All encouraged and all tied together. A wicked trinity. An unholy alliance.

But don't stop there. Add a car and fuel (distance) tax and the picture gets even more grim. Do you see how the moderately wealthy will be made poorer and the rich even richer? The amount of money won't change, just who gets their hands on it. This redistribution of wealth. Monstrous debt and potential hardship and walking straight into it. The definition for having your 'eyes wide shut'.

We are, of course, heading for meltdown and that has nothing to do with the next solar maximum (coming in 2011/2012). We'll not survive that long, but the Earth will. Survived the virus walking the planet. How BIG is your ego? Way too small. Planet Earth doesn't have an ego as it doesn't need it. Just let life extinguish itself. Again?

Taking out a loan over such a long period is extremely dangerous, leaving people susceptible to all sorts of circumstantial change, like the next rise in the interest rate. How many in 2006/7? Four? To keep the rocketing cost of housing down by making money more expensive to borrow. That was always the plan. Trap you into your thinking that you need the debt to get on the property ladder then make it more expensive to do just that. Those already on it have to service their loan since it becomes more expensive. Saving money is also virtually impossible. This also means that little in the way of interest is paid out.

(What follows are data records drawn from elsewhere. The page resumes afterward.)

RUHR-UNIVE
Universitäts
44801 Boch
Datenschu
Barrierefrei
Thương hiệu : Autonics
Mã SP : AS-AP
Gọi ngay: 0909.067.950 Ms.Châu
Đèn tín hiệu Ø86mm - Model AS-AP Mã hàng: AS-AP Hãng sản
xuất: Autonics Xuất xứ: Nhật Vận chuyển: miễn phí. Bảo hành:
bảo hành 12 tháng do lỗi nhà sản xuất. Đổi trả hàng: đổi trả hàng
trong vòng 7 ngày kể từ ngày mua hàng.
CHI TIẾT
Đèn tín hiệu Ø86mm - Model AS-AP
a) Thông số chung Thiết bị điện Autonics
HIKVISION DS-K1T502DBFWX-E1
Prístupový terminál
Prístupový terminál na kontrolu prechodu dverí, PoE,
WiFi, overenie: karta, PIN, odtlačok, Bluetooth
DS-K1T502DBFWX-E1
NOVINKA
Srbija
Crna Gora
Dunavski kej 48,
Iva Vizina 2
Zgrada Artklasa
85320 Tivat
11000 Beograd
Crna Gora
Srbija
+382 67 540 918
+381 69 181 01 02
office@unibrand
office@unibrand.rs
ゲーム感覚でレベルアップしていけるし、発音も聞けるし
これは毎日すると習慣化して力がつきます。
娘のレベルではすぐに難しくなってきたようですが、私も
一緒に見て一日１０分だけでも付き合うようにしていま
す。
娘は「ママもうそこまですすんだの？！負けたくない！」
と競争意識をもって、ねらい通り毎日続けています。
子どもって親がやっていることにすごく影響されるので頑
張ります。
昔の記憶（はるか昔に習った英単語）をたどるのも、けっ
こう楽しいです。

This is an almost foolproof method of sustaining wealth at the expense of those desiring to become wealthy. The property ladder is an illusion: the only time that any personal wealth is made is once the property has been paid for and possible downsizing when family size decreases. Conversion of property to actual 'money in the bank'. Interest will be non-existent on the non-existent mortgage, but interest on the yield of the final sale (savings) will be lower as time goes on. Banks collect the (high rates of) interest during the lifetime of the loan (mortgage) then pay back next to nothing when the loan has ended. It's perfect.

Money laundering
potential is enormous.

For the buyer still on the property ladder, buying the next (probably) more expensive property will always consume any potential profit. This is usually the reason for moving (though also any necessary relocation or an increasing size of family). Yet mostly to acquire the ladder to increased perceived wealth.

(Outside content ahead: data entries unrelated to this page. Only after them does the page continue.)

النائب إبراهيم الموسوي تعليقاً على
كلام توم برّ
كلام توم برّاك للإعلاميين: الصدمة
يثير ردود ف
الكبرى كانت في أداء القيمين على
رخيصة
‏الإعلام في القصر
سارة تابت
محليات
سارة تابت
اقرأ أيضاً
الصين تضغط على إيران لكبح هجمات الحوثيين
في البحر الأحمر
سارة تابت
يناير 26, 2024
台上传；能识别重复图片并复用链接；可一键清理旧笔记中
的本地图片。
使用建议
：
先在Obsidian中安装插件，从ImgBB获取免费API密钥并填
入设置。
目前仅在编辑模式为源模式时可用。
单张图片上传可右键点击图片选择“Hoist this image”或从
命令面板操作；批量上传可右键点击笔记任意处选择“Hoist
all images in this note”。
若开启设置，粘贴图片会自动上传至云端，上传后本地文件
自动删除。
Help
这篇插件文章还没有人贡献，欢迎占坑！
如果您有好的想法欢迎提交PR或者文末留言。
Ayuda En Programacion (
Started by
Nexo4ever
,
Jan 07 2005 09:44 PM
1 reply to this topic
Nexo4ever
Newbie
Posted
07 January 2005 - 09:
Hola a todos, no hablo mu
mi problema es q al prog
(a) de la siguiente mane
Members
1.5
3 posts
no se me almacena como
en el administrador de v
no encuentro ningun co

It's self sustaining: little interest out implies less cash into the coffers. But the interest paid into these same coffers by borrowers is the source of income.


The property ladder creates the illusion of self betterment. The reality is working for a lifetime to make money for someone else. You may (eventually) own your property, but at a huge cost paid to someone else. The interest you pay to the lender will easily surpass the capital originally borrowed.

Where do you imagine the banks get their money from? The banks are funded by the megawealthy families in the world. Think Rockefeller (and consider the bloodline). Even in death the government makes a fortune out of inheritance tax. That cash cow will continue relentlessly. In life, it involves stamp duty in property transfer. You might theoretically make potential wealth out of property, but the reality is everyone else in the system is making it too. And a lot more than you. A lot, lot more.

The nett growth is just about zero. No gain. No loss.


Government makes a fortune, but always claims it never has enough and so just takes more. Council tax is technically extortion: demanding money with menaces on pain of imprisonment. Is this spin taken to the extreme? And the bailiffs take possession of goods to the 'value of your debt' and all with government endorsement.

The debt that has been created because the government demanded more money.

How do you know where your tax money goes? Corporation tax on lending and the associated interest. Again this can be illusory. Tax breaks mean that corporation tax can be avoided, the taxpayer plugging the hole.

The minority can make money out of you buying your own property.

Except you. One of the majority.

The illusion gets more vague, yet becomes clearer. Paradoxical?

Just think who benefits, but exclude yourself.